**** LISTED RECORDS ****

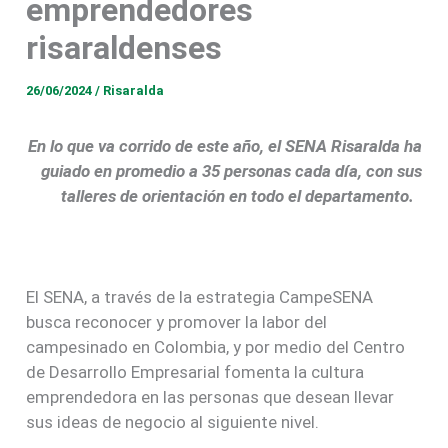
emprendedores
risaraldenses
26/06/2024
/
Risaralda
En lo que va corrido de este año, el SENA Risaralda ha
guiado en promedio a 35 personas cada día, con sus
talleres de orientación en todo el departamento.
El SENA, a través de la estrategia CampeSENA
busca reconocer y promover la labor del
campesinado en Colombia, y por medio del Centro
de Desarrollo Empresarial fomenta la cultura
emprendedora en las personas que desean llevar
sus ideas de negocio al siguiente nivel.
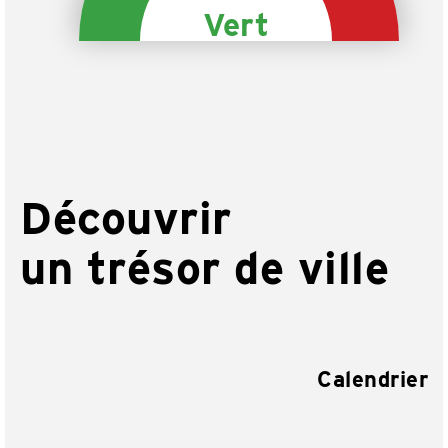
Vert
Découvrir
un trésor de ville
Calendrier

****
**** LISTED RECORDS ****

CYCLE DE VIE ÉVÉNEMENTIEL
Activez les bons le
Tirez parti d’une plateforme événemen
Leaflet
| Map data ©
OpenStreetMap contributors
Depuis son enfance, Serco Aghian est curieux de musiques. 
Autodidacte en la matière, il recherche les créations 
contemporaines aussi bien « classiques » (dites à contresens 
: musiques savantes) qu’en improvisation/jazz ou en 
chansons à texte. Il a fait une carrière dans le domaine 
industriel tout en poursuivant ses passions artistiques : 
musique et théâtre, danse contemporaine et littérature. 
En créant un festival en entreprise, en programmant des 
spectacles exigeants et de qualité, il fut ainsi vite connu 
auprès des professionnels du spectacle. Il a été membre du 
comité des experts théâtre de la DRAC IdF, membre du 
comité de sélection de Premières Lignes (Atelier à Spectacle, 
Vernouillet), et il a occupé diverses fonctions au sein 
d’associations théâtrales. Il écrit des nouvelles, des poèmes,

****

### WHAT THE TASK ASKS
Each line in the material with "personas" in it must be reported.

### RESULT FOR THIS EXERCISE
guiado en promedio a 35 personas cada día, con sus
emprendedora en las personas que desean llevar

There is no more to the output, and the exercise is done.